Tadeusz Kowalik, From Solidarity to Sellout: The Restoration of Capitalism in Poland (New York: Monthly Review Press, 2012)

Professor Tadeusz Kowalik (1926-2012) was one of the few Polish economists who consistently criticized Poland’s transformation to a market economy for failing to satisfy the material and social needs of the majority of the population. From Solidarity to Sellout presents a compilation of Kowalik’s writings on the subject over the past twenty years. As one of the leading intellectuals who supported the Polish working-class movement since the ‘70s (especially during the Solidarity period), the author has an extensive knowledge of both the economic debate and the political meandering that took place in Poland after 1989. In his book he focuses in particular on the so-called Balcerowicz Plan and the ensuing transformation of ownership. (Leszek Balcerowicz, a leading Polish economist and Minister of Finance in the government of Tadeusz Mazowiecki (1989-90), is widely considered the architect of the Polish “jump into the market” strategy.)

The author’s professional condemnation of the social injustice resulting from “shock therapy” is closely related to his personal grief over lost opportunities and the part Polish intellectuals played in bringing negative changes. In his opinion, Solidarity, as “the largest worker movement that twentieth-century Europe experienced” (13), provided Poland with an unprecedented and unrealized chance to create a modern and just society. This assessment of Solidarity determines the scope of the author’s analysis, although his focus is more on micro-political events and debates than on macro social and economic processes or global strategies.

Post-1989 Poland appears as a land open to any economic experiments, except, of course, the communist model.
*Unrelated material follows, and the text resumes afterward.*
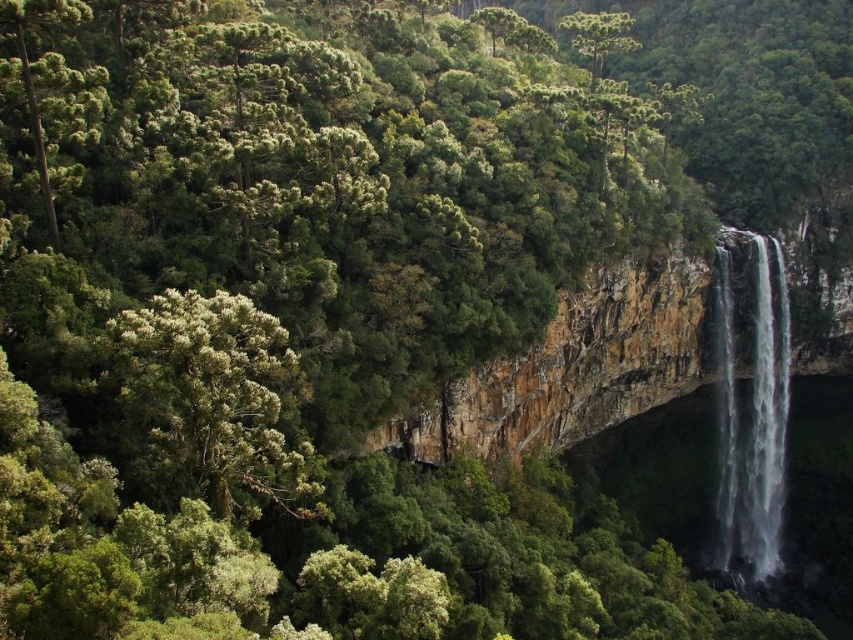 You are planning to set up a small campsite in this forest. You need to choose between placing your tent under the green leafy tree at left or near the clear water at right. Considering the space available, which location offers more horizontal space for your tent?

The clear water at right offers more horizontal space because its width is greater than the green leafy tree at left.

You are a hiker who wants to take a photo of the clear water at right while standing near the green leafy tree at left. Considering their sizes, which object should you focus on to ensure both are visible in the frame?

The green leafy tree at left is smaller than the clear water at right. To ensure both are visible in the frame, focus on the smaller object, which is the green leafy tree at left, and adjust the camera angle to include the larger clear water at right. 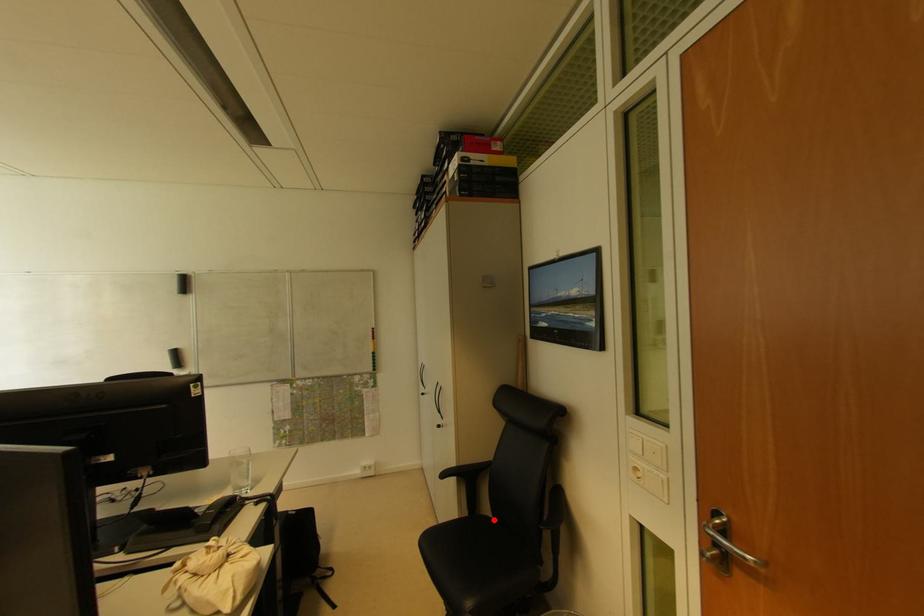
The key positions of power were taken by humanitarian intellectuals, later in alliance with the new technocratic-managerial elites (290). Those intellectuals had good intentions, but lacked knowledge and experience in political and business matters. Their good intentions are compared to those of Margaret Thatcher, who “saw no possibility of guiding Great Britain onto the path of more rapid growth without breaking the resistance of the miners” (278). Even if we assume that rapid growth of the national economy was indeed the main goal of both Thatcher and Poland’s first post-1989 government, she did not come to power as a former coal miner union organizer. The tragedy of many Solidarity intellectuals (Jacek Kuron being probably the best example here) stems from the fact that for a variety of reasons, consciously or not, they participated in the destruction of a social movement that they helped to create and which brought them to power. They watched as the workers who had fought in coal mines and shipyards to bring down the nomenklatura of “real socialism,” fell from the position of the most privileged part of the Polish working class to that of the unemployed and destitute.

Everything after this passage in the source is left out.